Collected data entries
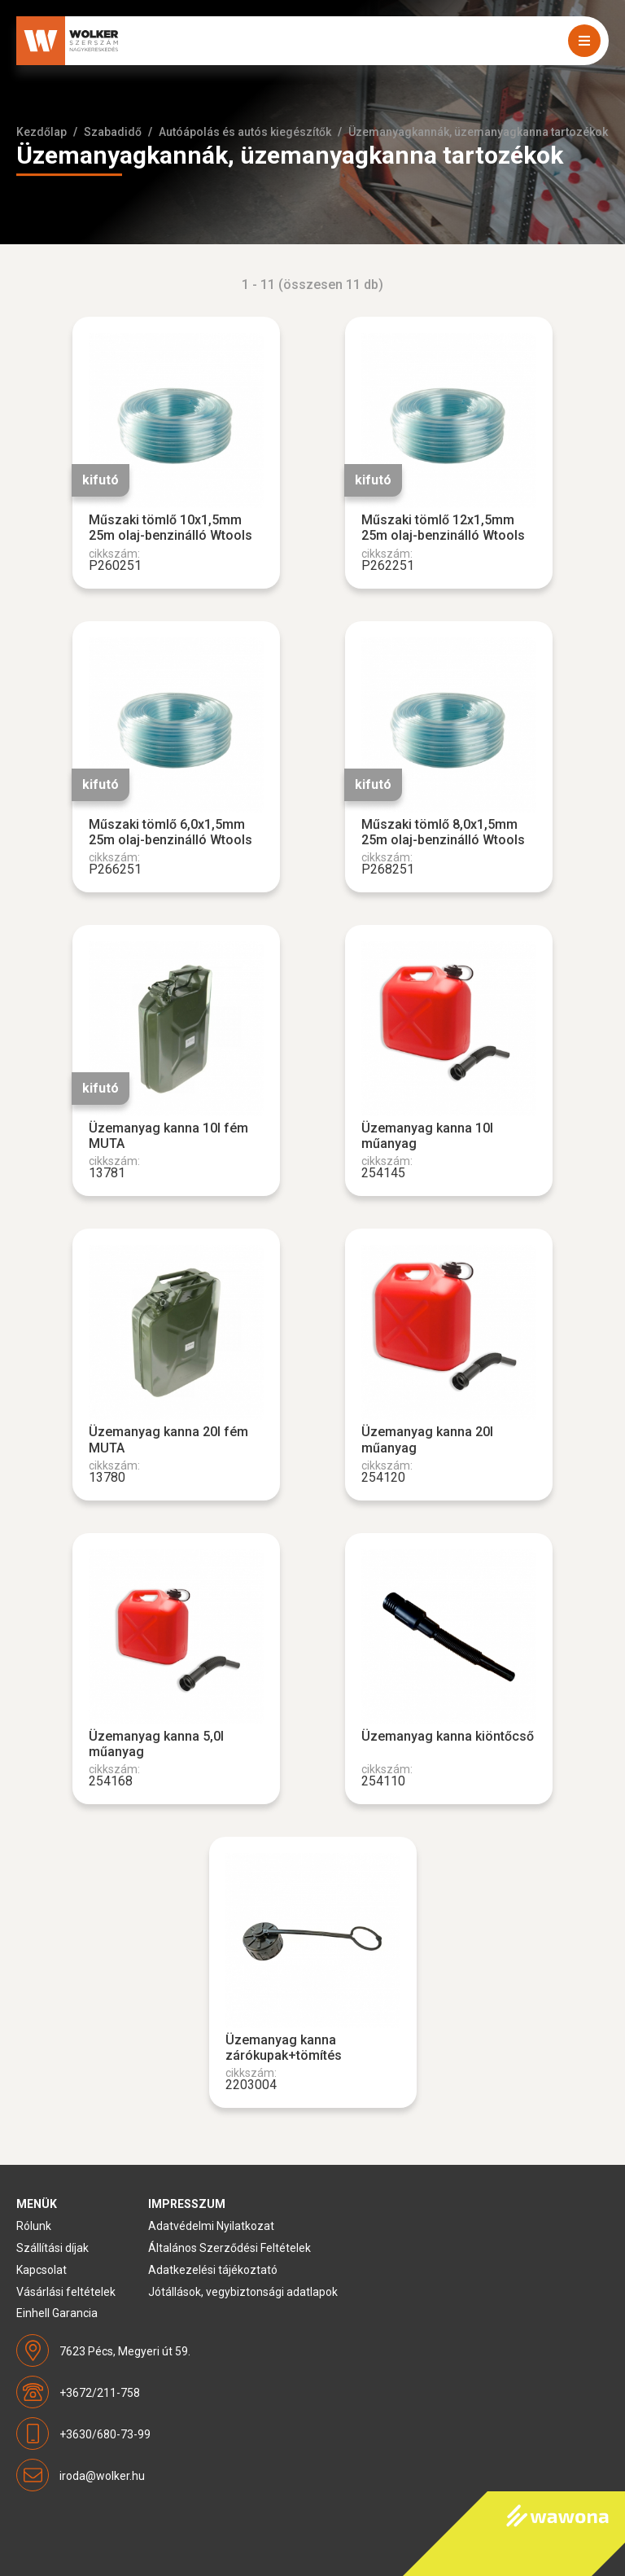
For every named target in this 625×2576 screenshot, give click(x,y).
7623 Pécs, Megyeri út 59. (124, 2351)
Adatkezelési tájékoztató (213, 2269)
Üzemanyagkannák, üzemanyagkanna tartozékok (478, 131)
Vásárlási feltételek (66, 2291)
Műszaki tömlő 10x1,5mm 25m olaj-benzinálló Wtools (170, 527)
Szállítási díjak (52, 2247)
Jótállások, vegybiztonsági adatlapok (243, 2291)
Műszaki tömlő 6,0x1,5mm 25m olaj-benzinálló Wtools (170, 832)
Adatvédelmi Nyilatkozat (211, 2225)
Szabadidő (113, 131)
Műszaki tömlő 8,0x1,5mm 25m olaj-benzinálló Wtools (443, 832)
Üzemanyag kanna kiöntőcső (447, 1736)
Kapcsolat (41, 2269)
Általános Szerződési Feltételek (229, 2247)
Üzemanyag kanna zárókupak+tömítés (283, 2047)
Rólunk (33, 2225)
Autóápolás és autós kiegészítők (245, 131)
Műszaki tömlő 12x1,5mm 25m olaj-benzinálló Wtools (443, 527)
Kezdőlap (41, 131)
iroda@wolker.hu (102, 2475)
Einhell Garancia (57, 2313)
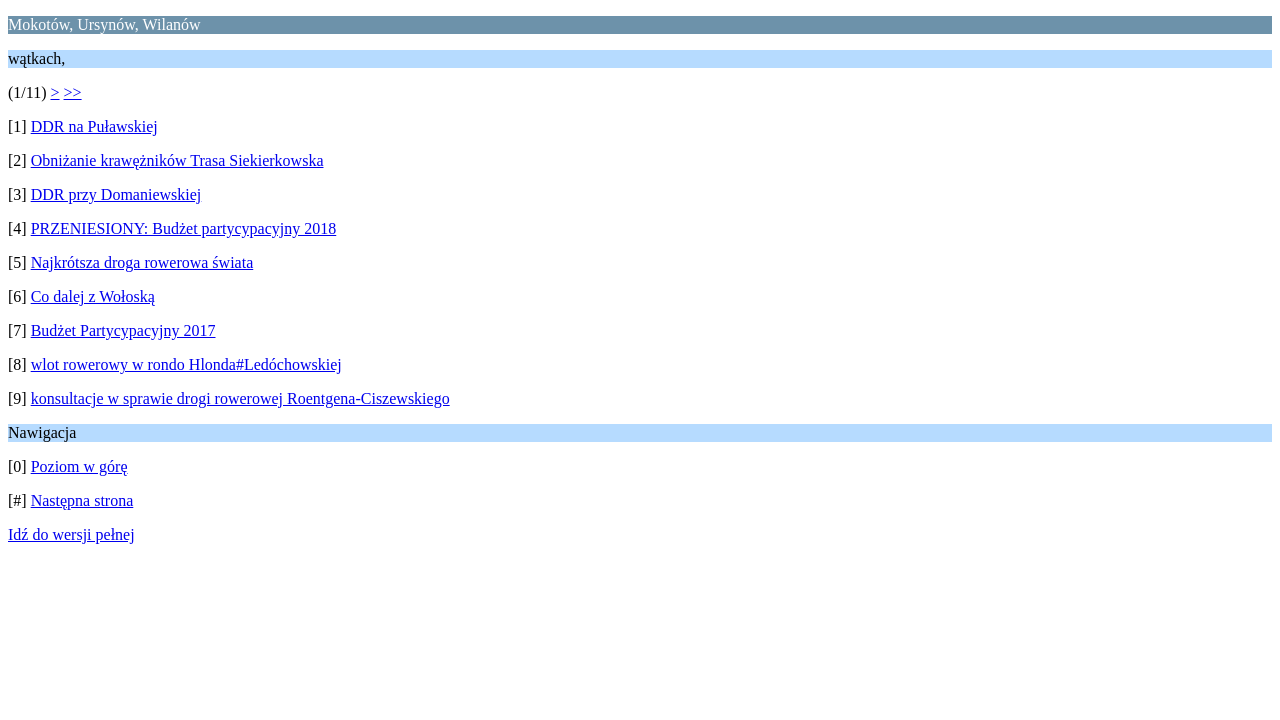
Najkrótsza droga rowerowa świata (142, 262)
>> (73, 92)
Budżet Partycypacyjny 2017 (123, 330)
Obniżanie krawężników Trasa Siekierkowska (177, 160)
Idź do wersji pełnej (71, 534)
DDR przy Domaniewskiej (116, 194)
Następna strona (82, 500)
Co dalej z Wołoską (93, 296)
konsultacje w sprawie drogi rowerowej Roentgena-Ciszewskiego (240, 398)
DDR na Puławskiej (94, 126)
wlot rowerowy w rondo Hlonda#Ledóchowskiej (186, 364)
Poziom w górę (79, 466)
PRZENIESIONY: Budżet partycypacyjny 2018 (184, 228)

■ **Activity**
Write out all the entries word for word, but skip any images.

■ **Your solution**
For every named target in this 625×2576 screenshot, give click(x,y).
7623 Pécs, Megyeri út 59. (124, 2351)
Adatkezelési tájékoztató (213, 2269)
Üzemanyagkannák, üzemanyagkanna tartozékok (478, 131)
Vásárlási feltételek (66, 2291)
Műszaki tömlő 10x1,5mm 25m olaj-benzinálló Wtools (170, 527)
Szállítási díjak (52, 2247)
Jótállások, vegybiztonsági adatlapok (243, 2291)
Műszaki tömlő 6,0x1,5mm 25m olaj-benzinálló Wtools (170, 832)
Adatvédelmi Nyilatkozat (211, 2225)
Szabadidő (113, 131)
Műszaki tömlő 8,0x1,5mm 25m olaj-benzinálló Wtools (443, 832)
Üzemanyag kanna kiöntőcső (447, 1736)
Kapcsolat (41, 2269)
Általános Szerződési Feltételek (229, 2247)
Üzemanyag kanna zárókupak+tömítés (283, 2047)
Rólunk (33, 2225)
Autóápolás és autós kiegészítők (245, 131)
Műszaki tömlő 12x1,5mm 25m olaj-benzinálló Wtools (443, 527)
Kezdőlap (41, 131)
iroda@wolker.hu (102, 2475)
Einhell Garancia (57, 2313)
Najkrótsza droga rowerowa świata (142, 262)
>> (73, 92)
Budżet Partycypacyjny 2017 (123, 330)
Obniżanie krawężników Trasa Siekierkowska (177, 160)
Idź do wersji pełnej (71, 534)
DDR przy Domaniewskiej (116, 194)
Następna strona (82, 500)
Co dalej z Wołoską (93, 296)
konsultacje w sprawie drogi rowerowej Roentgena-Ciszewskiego (240, 398)
DDR na Puławskiej (94, 126)
wlot rowerowy w rondo Hlonda#Ledóchowskiej (186, 364)
Poziom w górę (79, 466)
PRZENIESIONY: Budżet partycypacyjny 2018 (184, 228)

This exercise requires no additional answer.